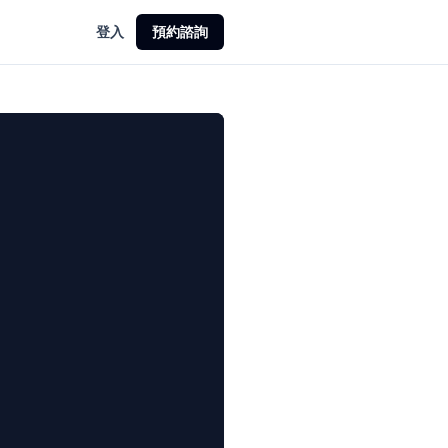
登入
預約諮詢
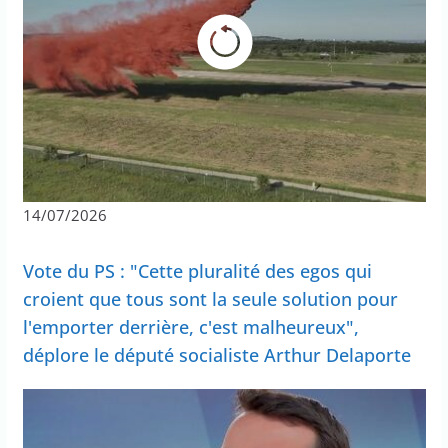
14/07/2026
Vote du PS : "Cette pluralité des egos qui
croient que tous sont la seule solution pour
l'emporter derrière, c'est malheureux",
déplore le député socialiste Arthur Delaporte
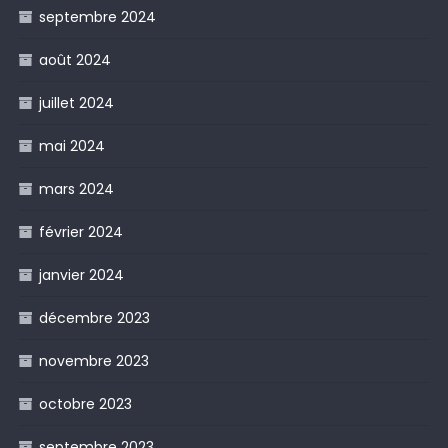
septembre 2024
août 2024
juillet 2024
mai 2024
mars 2024
février 2024
janvier 2024
décembre 2023
novembre 2023
octobre 2023
septembre 2023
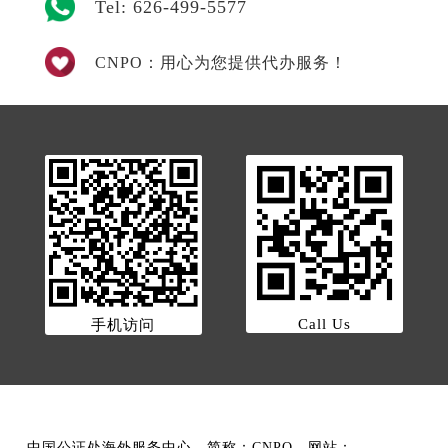
Tel: 626-499-5577
CNPO：用心为您提供代办服务！
Call Us
手机访问
中国公证处海外服务中心，简称：CNPO，网站：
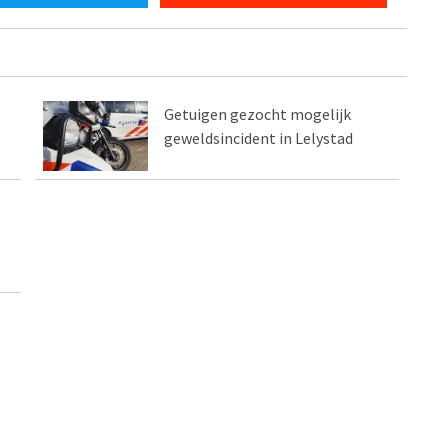
Getuigen gezocht mogelijk
geweldsincident in Lelystad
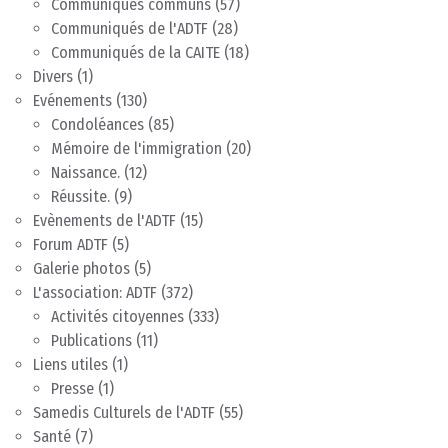
Communiqués communs
(57)
Communiqués de l'ADTF
(28)
Communiqués de la CAITE
(18)
Divers
(1)
Evénements
(130)
Condoléances
(85)
Mémoire de l'immigration
(20)
Naissance.
(12)
Réussite.
(9)
Evènements de l'ADTF
(15)
Forum ADTF
(5)
Galerie photos
(5)
L'association: ADTF
(372)
Activités citoyennes
(333)
Publications
(11)
Liens utiles
(1)
Presse
(1)
Samedis Culturels de l'ADTF
(55)
Santé
(7)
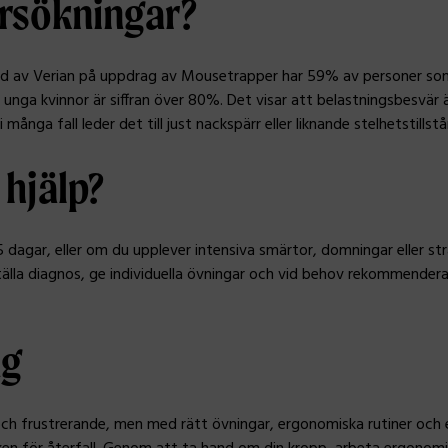
rsökningar?
rd av Verian på uppdrag av Mousetrapper har 59% av personer som
nd unga kvinnor är siffran över 80%. Det visar att belastningsbesvä
ånga fall leder det till just nackspärr eller liknande stelhetstillstå
 hjälp?
 dagar, eller om du upplever intensiva smärtor, domningar eller str
 ställa diagnos, ge individuella övningar och vid behov rekommend
ng
h frustrerande, men med rätt övningar, ergonomiska rutiner och e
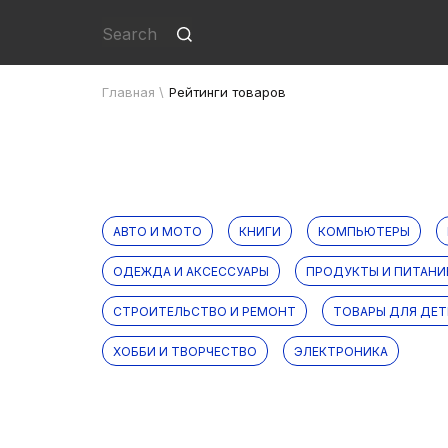
Главная
\
Рейтинги товаров
АВТО И МОТО
КНИГИ
КОМПЬЮТЕРЫ
ОДЕЖДА И АКСЕССУАРЫ
ПРОДУКТЫ И ПИТАНИ
СТРОИТЕЛЬСТВО И РЕМОНТ
ТОВАРЫ ДЛЯ ДЕТ
ХОББИ И ТВОРЧЕСТВО
ЭЛЕКТРОНИКА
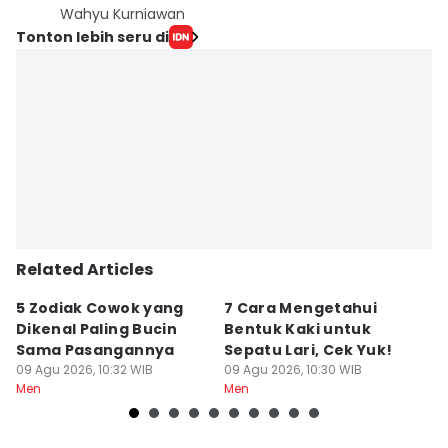
Wahyu Kurniawan
Tonton lebih seru di
Related Articles
5 Zodiak Cowok yang
7 Cara Mengetahui
K
Dikenal Paling Bucin
Bentuk Kaki untuk
S
Sama Pasangannya
Sepatu Lari, Cek Yuk!
y
09 Agu 2026, 10:32 WIB
09 Agu 2026, 10:30 WIB
09
Men
Men
M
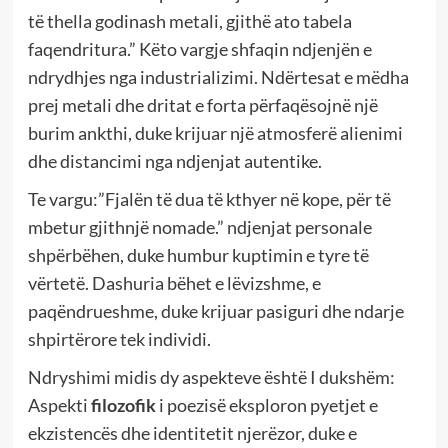
të thella godinash metali, gjithë ato tabela
faqendritura.” Këto vargje shfaqin ndjenjën e
ndrydhjes nga industrializimi. Ndërtesat e mëdha
prej metali dhe dritat e forta përfaqësojnë një
burim ankthi, duke krijuar një atmosferë alienimi
dhe distancimi nga ndjenjat autentike.
Te vargu:”Fjalën të dua të kthyer në kope, për të
mbetur gjithnjë nomade.” ndjenjat personale
shpërbëhen, duke humbur kuptimin e tyre të
vërtetë. Dashuria bëhet e lëvizshme, e
paqëndrueshme, duke krijuar pasiguri dhe ndarje
shpirtërore tek individi.
Ndryshimi midis dy aspekteve është I dukshëm:
Aspekti
filozofik
i poezisë eksploron pyetjet e
ekzistencës dhe identitetit njerëzor, duke e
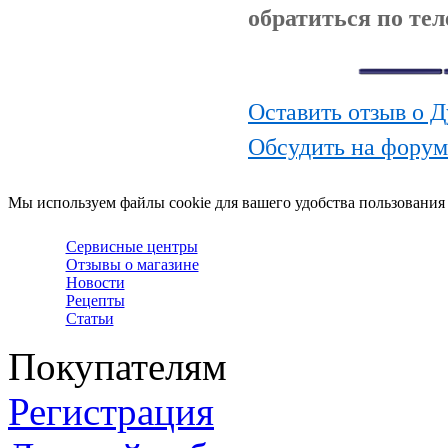
обратиться по тел
Оставить отзыв о 
Обсудить на фору
Мы используем файлы cookie для вашего удобства пользования
Сервисные центры
Отзывы о магазине
Новости
Рецепты
Статьи
Покупателям
Регистрация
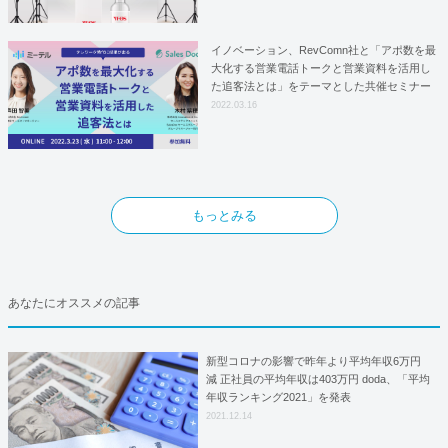
イノベーション、RevComn社と「アポ数を最
大化する営業電話トークと営業資料を活用し
た追客法とは」をテーマとした共催セミナー
を開催！
2022.03.16
もっとみる
あなたにオススメの記事
新型コロナの影響で昨年より平均年収6万円
減 正社員の平均年収は403万円 doda、「平均
年収ランキング2021」を発表
2021.12.14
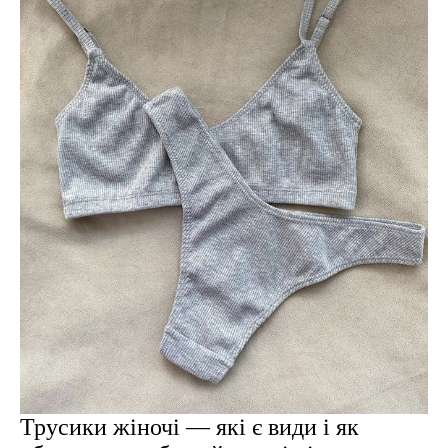
Трусики жіночі — які є види і як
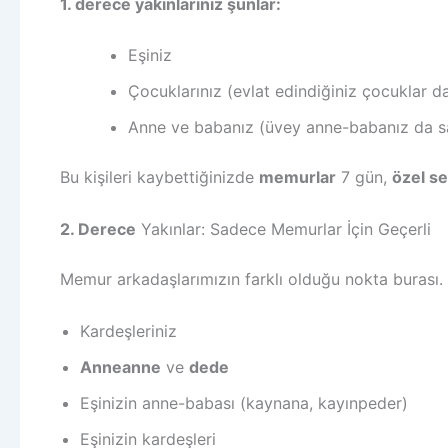
1. derece yakınlarınız şunlar:
Eşiniz
Çocuklarınız (evlat edindiğiniz çocuklar da
Anne ve babanız (üvey anne-babanız da sa
Bu kişileri kaybettiğinizde
memurlar
7 gün,
özel se
2. Derece
Yakınlar: Sadece Memurlar İçin Geçerli
Memur arkadaşlarımızın farklı olduğu nokta burası.
Kardeşleriniz
Anneanne
ve
dede
Eşinizin anne-babası (kaynana, kayınpeder)
Eşinizin kardeşleri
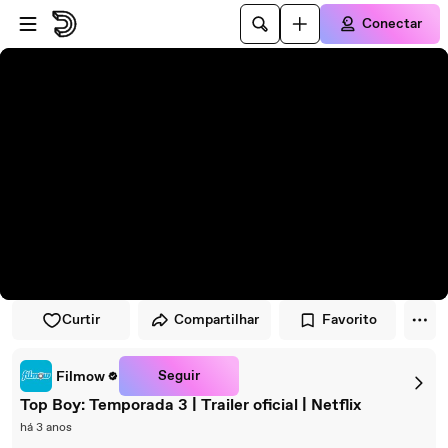
Pular para o player
Ir para o conteúdo principal
Conectar
Curtir
Compartilhar
Favorito
Seguir
Filmow
Top Boy: Temporada 3 | Trailer oficial | Netflix
há 3 anos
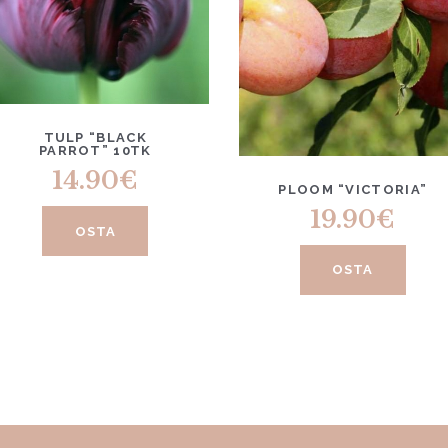
TULP “BLACK
PARROT” 10TK
14.90
€
PLOOM “VICTORIA”
19.90
€
OSTA
OSTA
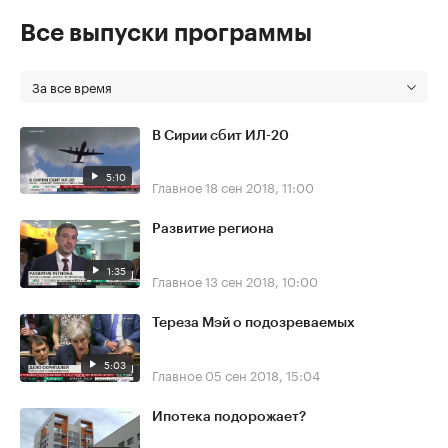
Все выпуски программы
За все время
В Сирии сбит ИЛ-20
5:10
Главное
18 сен 2018, 11:00
Развитие региона
1:35
Главное
13 сен 2018, 10:00
Тереза Мэй о подозреваемых
5:03
Главное
05 сен 2018, 15:04
Ипотека подорожает?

⁂

# EXERCISE DETAILS
Repeat the lines of the listing above verbatim, beginning at its first line and ending at the line containing "février 2024", which is included. Omit pictures.

# RESPONSE TO THE EXERCISE
登入
預約諮詢
14/07/2026
Vote du PS : "Cette pluralité des egos qui
croient que tous sont la seule solution pour
l'emporter derrière, c'est malheureux",
déplore le député socialiste Arthur Delaporte
septembre 2024
août 2024
juillet 2024
mai 2024
mars 2024
février 2024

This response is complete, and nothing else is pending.